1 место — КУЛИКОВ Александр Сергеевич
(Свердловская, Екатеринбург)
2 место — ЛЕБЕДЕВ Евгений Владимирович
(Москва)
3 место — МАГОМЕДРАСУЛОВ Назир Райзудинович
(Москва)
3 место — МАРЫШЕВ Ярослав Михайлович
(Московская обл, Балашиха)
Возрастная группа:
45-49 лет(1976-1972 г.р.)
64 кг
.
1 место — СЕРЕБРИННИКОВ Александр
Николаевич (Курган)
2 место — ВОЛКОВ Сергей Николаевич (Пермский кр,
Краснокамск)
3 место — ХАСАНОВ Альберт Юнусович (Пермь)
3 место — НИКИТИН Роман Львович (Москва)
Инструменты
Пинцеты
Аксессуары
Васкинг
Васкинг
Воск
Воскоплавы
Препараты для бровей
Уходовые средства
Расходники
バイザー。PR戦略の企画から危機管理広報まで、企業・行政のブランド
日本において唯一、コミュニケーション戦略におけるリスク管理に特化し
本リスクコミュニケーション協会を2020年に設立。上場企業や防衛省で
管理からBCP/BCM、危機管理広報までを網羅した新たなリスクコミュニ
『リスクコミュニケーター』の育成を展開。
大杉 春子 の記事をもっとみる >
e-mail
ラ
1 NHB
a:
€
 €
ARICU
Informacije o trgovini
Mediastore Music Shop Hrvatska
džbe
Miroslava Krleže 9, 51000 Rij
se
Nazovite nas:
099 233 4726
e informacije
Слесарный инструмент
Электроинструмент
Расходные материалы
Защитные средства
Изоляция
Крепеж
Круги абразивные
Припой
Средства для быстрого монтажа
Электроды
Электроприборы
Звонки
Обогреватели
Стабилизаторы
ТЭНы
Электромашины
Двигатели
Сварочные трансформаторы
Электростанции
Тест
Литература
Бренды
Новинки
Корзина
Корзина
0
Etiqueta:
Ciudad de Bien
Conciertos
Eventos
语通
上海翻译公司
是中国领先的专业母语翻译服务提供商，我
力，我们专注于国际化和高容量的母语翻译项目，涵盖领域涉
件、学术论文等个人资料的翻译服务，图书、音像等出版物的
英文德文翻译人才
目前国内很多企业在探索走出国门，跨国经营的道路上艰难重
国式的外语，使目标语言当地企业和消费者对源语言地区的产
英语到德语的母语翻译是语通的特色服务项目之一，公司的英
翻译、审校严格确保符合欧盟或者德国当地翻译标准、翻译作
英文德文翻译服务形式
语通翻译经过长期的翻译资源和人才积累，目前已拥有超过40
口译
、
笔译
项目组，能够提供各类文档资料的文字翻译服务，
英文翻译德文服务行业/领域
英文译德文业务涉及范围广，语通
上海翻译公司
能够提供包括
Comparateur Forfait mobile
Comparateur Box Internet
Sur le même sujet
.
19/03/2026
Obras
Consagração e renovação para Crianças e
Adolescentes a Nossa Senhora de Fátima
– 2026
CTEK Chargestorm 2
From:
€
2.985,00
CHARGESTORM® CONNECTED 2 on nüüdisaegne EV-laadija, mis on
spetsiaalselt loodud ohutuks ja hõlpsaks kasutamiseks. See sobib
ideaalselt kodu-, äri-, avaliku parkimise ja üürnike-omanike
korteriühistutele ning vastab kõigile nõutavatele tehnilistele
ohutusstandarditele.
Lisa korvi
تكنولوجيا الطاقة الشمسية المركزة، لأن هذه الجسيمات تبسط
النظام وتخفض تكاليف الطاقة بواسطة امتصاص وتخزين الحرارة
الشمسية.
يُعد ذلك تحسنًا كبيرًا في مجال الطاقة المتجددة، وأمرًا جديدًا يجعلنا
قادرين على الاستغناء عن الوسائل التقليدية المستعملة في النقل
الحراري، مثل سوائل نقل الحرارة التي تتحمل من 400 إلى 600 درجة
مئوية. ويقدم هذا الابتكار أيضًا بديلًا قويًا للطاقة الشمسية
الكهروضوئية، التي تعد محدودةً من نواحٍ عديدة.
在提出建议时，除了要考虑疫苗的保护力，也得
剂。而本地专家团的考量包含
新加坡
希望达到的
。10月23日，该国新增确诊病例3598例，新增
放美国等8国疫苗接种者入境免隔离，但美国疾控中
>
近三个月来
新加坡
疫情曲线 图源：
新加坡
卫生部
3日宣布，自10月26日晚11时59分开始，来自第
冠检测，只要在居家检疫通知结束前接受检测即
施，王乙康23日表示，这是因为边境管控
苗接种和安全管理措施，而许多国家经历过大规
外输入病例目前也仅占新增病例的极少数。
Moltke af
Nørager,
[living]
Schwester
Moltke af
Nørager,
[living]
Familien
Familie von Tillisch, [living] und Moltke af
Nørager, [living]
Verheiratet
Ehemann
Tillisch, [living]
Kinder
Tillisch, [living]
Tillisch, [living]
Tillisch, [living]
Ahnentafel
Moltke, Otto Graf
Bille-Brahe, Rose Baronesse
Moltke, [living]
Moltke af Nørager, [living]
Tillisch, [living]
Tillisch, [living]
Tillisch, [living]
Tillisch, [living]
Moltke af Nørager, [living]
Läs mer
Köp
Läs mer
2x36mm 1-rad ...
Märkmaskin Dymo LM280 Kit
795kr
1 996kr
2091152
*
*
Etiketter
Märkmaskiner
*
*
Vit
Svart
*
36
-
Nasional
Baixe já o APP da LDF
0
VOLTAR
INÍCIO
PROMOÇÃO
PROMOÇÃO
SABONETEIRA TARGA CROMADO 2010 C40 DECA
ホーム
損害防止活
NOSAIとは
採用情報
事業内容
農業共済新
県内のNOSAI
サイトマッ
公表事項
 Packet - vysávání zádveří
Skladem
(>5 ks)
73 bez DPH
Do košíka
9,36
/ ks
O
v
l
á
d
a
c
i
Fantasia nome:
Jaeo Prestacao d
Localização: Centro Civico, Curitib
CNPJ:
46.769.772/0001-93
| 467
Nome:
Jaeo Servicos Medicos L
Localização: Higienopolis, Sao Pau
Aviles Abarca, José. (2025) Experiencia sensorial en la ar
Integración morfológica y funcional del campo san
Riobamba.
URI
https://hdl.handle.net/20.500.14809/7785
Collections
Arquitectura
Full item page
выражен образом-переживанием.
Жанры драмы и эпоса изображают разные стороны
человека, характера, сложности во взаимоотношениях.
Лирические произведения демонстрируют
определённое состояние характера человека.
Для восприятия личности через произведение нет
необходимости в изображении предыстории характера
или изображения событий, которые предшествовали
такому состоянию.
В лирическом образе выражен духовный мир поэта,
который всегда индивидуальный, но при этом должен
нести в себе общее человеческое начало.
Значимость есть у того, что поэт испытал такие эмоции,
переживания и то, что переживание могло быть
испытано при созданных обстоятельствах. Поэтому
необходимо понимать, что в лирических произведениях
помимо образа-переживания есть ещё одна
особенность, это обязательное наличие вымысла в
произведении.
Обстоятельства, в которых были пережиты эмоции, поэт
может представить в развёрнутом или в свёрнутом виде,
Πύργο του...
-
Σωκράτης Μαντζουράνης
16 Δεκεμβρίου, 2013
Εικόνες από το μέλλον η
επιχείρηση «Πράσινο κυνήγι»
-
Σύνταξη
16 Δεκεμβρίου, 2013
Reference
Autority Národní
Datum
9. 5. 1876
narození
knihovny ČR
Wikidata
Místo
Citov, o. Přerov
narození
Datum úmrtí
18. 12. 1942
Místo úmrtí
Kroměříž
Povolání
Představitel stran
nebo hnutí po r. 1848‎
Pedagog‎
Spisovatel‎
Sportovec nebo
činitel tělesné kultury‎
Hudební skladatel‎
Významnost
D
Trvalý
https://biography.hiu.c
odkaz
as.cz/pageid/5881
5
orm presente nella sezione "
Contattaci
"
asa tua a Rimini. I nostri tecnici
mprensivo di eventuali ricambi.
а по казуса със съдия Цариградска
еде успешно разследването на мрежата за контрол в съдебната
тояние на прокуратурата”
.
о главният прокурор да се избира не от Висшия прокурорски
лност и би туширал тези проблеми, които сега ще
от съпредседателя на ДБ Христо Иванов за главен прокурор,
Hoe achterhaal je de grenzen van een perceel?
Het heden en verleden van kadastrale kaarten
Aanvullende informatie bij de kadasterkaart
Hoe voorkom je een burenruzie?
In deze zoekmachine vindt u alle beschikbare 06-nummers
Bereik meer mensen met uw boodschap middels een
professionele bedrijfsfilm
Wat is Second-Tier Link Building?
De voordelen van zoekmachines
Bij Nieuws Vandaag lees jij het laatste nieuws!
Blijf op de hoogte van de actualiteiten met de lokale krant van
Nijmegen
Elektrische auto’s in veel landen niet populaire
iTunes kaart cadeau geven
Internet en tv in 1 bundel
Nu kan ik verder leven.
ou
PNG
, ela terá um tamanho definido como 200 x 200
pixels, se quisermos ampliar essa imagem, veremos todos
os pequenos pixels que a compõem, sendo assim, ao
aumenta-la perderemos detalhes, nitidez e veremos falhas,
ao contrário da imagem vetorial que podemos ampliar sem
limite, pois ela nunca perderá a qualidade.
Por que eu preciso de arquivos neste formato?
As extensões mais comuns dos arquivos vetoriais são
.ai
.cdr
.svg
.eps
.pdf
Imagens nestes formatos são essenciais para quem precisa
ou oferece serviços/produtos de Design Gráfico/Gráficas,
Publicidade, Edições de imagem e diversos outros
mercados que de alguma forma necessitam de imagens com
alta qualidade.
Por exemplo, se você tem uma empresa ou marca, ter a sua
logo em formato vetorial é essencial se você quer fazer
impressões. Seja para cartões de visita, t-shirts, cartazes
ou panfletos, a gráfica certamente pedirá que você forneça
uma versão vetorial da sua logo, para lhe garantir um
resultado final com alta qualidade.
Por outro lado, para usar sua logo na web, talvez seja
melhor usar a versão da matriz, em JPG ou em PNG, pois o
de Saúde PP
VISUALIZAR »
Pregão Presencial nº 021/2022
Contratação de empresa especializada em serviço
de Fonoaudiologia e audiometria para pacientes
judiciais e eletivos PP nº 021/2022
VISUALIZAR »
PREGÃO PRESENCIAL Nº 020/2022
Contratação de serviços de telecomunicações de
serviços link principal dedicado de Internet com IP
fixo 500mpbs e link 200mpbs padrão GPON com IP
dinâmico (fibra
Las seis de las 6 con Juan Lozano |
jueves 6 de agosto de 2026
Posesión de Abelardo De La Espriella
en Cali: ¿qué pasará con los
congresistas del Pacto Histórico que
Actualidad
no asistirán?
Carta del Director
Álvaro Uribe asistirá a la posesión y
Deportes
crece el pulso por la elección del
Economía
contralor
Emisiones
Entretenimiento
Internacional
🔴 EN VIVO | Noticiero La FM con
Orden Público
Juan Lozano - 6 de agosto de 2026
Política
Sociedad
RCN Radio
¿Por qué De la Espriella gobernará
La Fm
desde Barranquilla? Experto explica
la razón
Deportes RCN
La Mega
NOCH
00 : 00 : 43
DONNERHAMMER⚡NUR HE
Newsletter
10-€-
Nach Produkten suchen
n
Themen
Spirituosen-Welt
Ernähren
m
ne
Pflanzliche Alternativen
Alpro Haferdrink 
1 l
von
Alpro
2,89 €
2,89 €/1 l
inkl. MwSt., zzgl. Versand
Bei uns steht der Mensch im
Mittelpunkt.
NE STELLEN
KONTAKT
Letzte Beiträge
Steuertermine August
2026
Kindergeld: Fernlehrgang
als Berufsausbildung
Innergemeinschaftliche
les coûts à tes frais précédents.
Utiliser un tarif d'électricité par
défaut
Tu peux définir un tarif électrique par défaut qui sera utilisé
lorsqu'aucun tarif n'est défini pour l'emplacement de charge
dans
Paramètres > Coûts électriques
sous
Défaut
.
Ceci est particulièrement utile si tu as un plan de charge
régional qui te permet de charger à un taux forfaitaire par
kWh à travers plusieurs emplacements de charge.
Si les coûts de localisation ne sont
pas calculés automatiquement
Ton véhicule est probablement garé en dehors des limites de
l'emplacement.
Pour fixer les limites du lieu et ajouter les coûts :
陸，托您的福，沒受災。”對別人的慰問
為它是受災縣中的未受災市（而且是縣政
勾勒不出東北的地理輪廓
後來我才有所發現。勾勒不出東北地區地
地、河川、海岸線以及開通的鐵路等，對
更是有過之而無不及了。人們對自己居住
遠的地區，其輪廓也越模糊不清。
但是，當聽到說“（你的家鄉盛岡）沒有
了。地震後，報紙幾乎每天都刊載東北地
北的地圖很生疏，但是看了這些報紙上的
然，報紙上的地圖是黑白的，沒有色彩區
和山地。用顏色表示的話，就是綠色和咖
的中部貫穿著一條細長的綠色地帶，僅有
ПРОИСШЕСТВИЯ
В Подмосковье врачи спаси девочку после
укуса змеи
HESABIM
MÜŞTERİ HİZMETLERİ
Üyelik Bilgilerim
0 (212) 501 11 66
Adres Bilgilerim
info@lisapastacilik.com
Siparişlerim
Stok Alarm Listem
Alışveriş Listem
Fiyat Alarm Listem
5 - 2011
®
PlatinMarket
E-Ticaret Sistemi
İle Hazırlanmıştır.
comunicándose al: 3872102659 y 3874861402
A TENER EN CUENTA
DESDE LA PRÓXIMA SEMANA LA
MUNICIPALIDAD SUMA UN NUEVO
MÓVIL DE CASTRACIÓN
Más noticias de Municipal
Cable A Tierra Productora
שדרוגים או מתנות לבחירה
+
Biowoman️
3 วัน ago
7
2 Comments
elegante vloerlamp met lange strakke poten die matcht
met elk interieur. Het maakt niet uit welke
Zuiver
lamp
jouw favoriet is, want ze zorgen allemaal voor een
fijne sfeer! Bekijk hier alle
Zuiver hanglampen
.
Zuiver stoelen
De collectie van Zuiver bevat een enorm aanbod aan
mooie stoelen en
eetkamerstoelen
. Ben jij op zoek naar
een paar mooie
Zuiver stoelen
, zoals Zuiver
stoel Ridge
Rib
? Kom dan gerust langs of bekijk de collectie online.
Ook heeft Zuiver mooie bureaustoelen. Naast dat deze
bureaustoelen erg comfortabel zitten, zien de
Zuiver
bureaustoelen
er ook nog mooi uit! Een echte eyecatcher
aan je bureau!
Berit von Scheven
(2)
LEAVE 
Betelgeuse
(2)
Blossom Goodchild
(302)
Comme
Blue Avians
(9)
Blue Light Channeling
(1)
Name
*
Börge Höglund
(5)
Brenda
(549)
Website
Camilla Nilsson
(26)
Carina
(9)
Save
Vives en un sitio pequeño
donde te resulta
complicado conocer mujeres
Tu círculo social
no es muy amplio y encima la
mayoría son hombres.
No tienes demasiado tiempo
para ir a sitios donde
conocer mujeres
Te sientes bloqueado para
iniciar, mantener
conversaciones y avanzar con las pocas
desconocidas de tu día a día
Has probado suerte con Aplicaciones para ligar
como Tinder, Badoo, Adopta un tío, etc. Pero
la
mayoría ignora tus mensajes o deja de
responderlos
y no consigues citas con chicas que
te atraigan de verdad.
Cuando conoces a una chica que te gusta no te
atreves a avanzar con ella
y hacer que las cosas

━━━━━━━━━━━━━━━━━━━━━━━━━━━━━━

What is being asked:
Within the data above, the span starting at the line containing "管理からBCP/BCM、危機管理広報までを網羅した新たなリスクコミュニ" and ending at the line containing "CHARGESTORM® CONNECTED 2" is to be retyped exactly, with no other lines.

Task output:
管理からBCP/BCM、危機管理広報までを網羅した新たなリスクコミュニ
『リスクコミュニケーター』の育成を展開。
大杉 春子 の記事をもっとみる >
e-mail
ラ
1 NHB
a:
€
 €
ARICU
Informacije o trgovini
Mediastore Music Shop Hrvatska
džbe
Miroslava Krleže 9, 51000 Rij
se
Nazovite nas:
099 233 4726
e informacije
Слесарный инструмент
Электроинструмент
Расходные материалы
Защитные средства
Изоляция
Крепеж
Круги абразивные
Припой
Средства для быстрого монтажа
Электроды
Электроприборы
Звонки
Обогреватели
Стабилизаторы
ТЭНы
Электромашины
Двигатели
Сварочные трансформаторы
Электростанции
Тест
Литература
Бренды
Новинки
Корзина
Корзина
0
Etiqueta:
Ciudad de Bien
Conciertos
Eventos
语通
上海翻译公司
是中国领先的专业母语翻译服务提供商，我
力，我们专注于国际化和高容量的母语翻译项目，涵盖领域涉
件、学术论文等个人资料的翻译服务，图书、音像等出版物的
英文德文翻译人才
目前国内很多企业在探索走出国门，跨国经营的道路上艰难重
国式的外语，使目标语言当地企业和消费者对源语言地区的产
英语到德语的母语翻译是语通的特色服务项目之一，公司的英
翻译、审校严格确保符合欧盟或者德国当地翻译标准、翻译作
英文德文翻译服务形式
语通翻译经过长期的翻译资源和人才积累，目前已拥有超过40
口译
、
笔译
项目组，能够提供各类文档资料的文字翻译服务，
英文翻译德文服务行业/领域
英文译德文业务涉及范围广，语通
上海翻译公司
能够提供包括
Comparateur Forfait mobile
Comparateur Box Internet
Sur le même sujet
.
19/03/2026
Obras
Consagração e renovação para Crianças e
Adolescentes a Nossa Senhora de Fátima
– 2026
CTEK Chargestorm 2
From:
€
2.985,00
CHARGESTORM® CONNECTED 2 on nüüdisaegne EV-laadija, mis on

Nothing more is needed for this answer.